Le successive indagini genetiche portano all’identificazione di Ester Arzuffi, madre di Massimo Bossetti, che aveva avuto una relazione con Guerinoni. Così Bossetti ha saputo in età matura di non essere figlio di suo padre, cioè dell’uomo che lo aveva cresciuto, Giovanni Bossetti. Le indagini portano alla luce anche i tradimenti della moglie Marita Comi e la scoperta che anche il fratello di Bossetti fosse nato da una relazione extraconiugale. Un terremoto emotivo per l’indagato e la sua esistenza. Una vita straziata davanti ai media e un processo show impietoso, ma a porte chiuse. Porte con molti spifferi però.

Il processo contro Bossetti è stato caratterizzato da un’atmosfera mediatica intensa e restrizioni significative per la stampa, con il divieto di registrazioni audio e video. Questo ha sollevato critiche nell’opinione pubblica sull’equità e la trasparenza del procedimento.

L’avvocato di Bossetti, Claudio Salvagni, ha sottolineato numerose incongruenze nelle indagini, come il ritrovamento del DNA di Silvia Brena, l’insegnante di ginnastica di Yara, sul giacchetto della vittima, e gli iniziali sospetti sul gestore della palestra. Tutti dubbi chiariti formalmente, ma su cui i buchi neri non sarebbero mai stati illuminati del tutto. Inoltre, il famoso video in cui il furgone di proprietà di Bossetti sembrava passare per ben 16 volte, la sera del delitto, intorno al comprensorio sportivo in cui Yara si trovava, alla fine, era un falso. Una prova descritta apertamente come “manipolata” dagli stessi inquirenti per influenzare l’opinione pubblica. Nella serie il comandante dei RIS Giampiero Lago la descrive come “una prova data ai media, che poi ne hanno fatto l’uso che volevano”.

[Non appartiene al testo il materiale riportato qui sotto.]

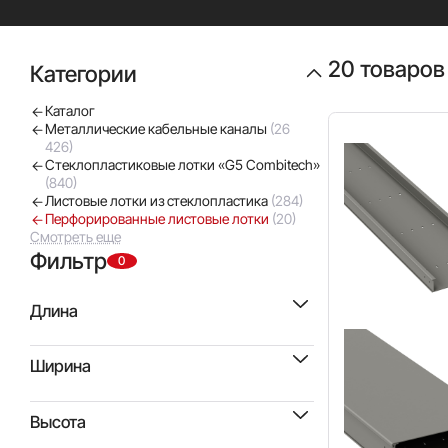
20 товаров
Категории
Каталог
Металлические кабельные каналы
(26
426)
Стеклопластиковые лотки «G5 Combitech»
(840)
Листовые лотки из стеклопластика
(284)
Перфорированные листовые лотки
(20)
Смотреть еще
Фильтр
0
Длина
3000 мм
(20)
Ширина
50 мм
(1)
Высота
100 мм
(3)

Un altro punto controverso è la distruzione di 54 campioni di DNA, nonostante le richieste ripetute della difesa di poter rieffettuare il test su Bossetti. In pratica erano disponibili ancora ampie forniture di DNA (inizialmente negate dagli inquirenti) su cui poter rifare il test, ma sono state danneggiate nel passaggio dall’ospedale San Raffaele di Milano all’ufficio corpi di reato del Tribunale di Bergamo, passaggio effettuato su decisione della Ruggeri, rendendo così impossibile il loro utilizzo.

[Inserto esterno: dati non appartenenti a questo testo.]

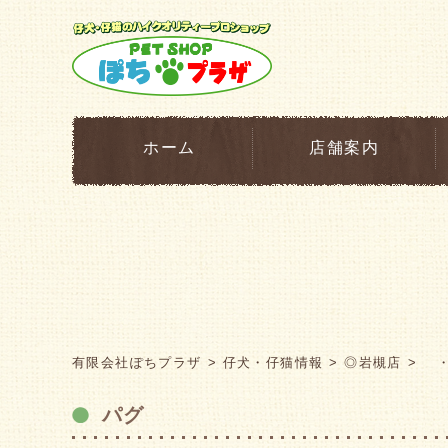
ホーム
店舗案内
有限会社ぽちプラザ
仔犬・仔猫情報
◎岩槻店
・
パグ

Per questo la pm Ruggeri è stata indagata a Venezia nel 2022 per presunto depistaggio e frode processuale.

La serie Netflix getta luce su molteplici aspetti oscuri e controversi del caso, sollevando dubbi significativi sulla colpevolezza di Bossetti e sulle modalità con cui è stata condotta l’indagine. E questo è ancora più inquietante del mostro stesso.